Statism and the Permanent Depression

It’s often said that depressions are a failure of capitalism.  That when the market is left alone, greed and chaos drive it into ruin.  This is one of the greatest lies ever told.  Depressions aren’t born from freedom, but from obstruction.  The state injects its counterfeit signals into the market and distorts the structure of production.  When interest rates are forced down, entrepreneurs mistake the illusion of credit for genuine savings.  The boom begins—not from wealth—but from delusion.

Every boom fueled by easy money must collapse.  The resources invested under false pretenses can’t complete their course.  The bust isn’t the disease—it’s the cure.  It’s the recognition of error, the restoration of truth.  Painful, yes, but honest.  The longer the state props up the illusion, the greater the devastation that follows.  Yet the planners never learn.  They respond to each crisis with more of what caused it: debt, inflation, and decrees.

In the statist economy, the market never speaks freely.  Prices, interest, and profits are censored by policy.  The people’s values are hidden behind the mask of compulsion.  A command economy can’t have a “depression” because it has no expression of value.  The suffering is permanent, disguised by propaganda and ration cards.  The planners boast of “stability,” but it is the stability of the graveyard.

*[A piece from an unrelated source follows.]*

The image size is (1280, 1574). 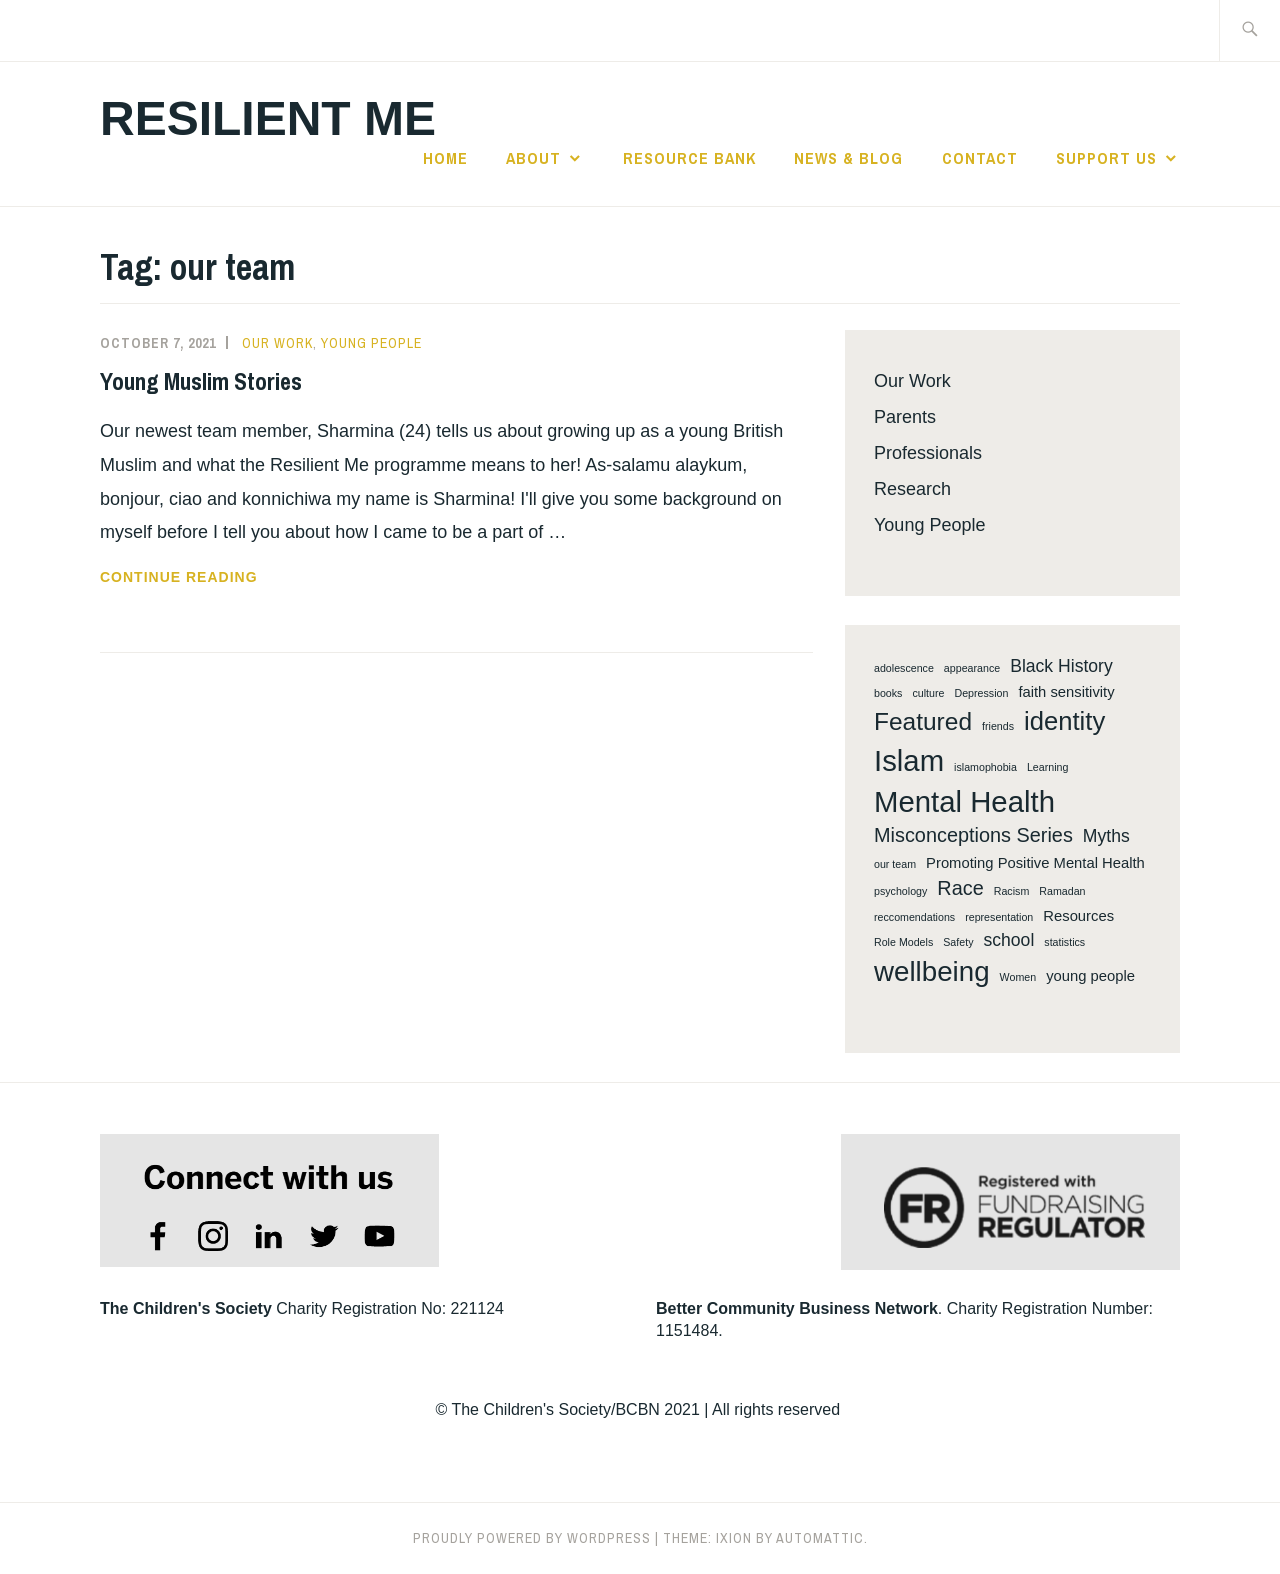 What do you see at coordinates (1008, 940) in the screenshot?
I see `school [school (3 items)]` at bounding box center [1008, 940].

Depressions in a statist economy never end because the people aren’t allowed to act.  When freedom is forbidden, correction is impossible.  The system becomes a continuous stagnation, a long decay masked by reports and slogans.  The experts and false prophets chant that prosperity can be printed, that consumption is the source of wealth.  They lie.  Wealth isn’t printed—it’s produced.  Prosperity grows from saving, investment, and the honest coordination of human action.

The truth is simple: the free market corrects its errors, the planned economy conceals them.  One heals, the other rots.  The greater the control, the deeper the depression.  Only when individuals are free to act according to their own values can the cycle of delusion end and real recovery begin.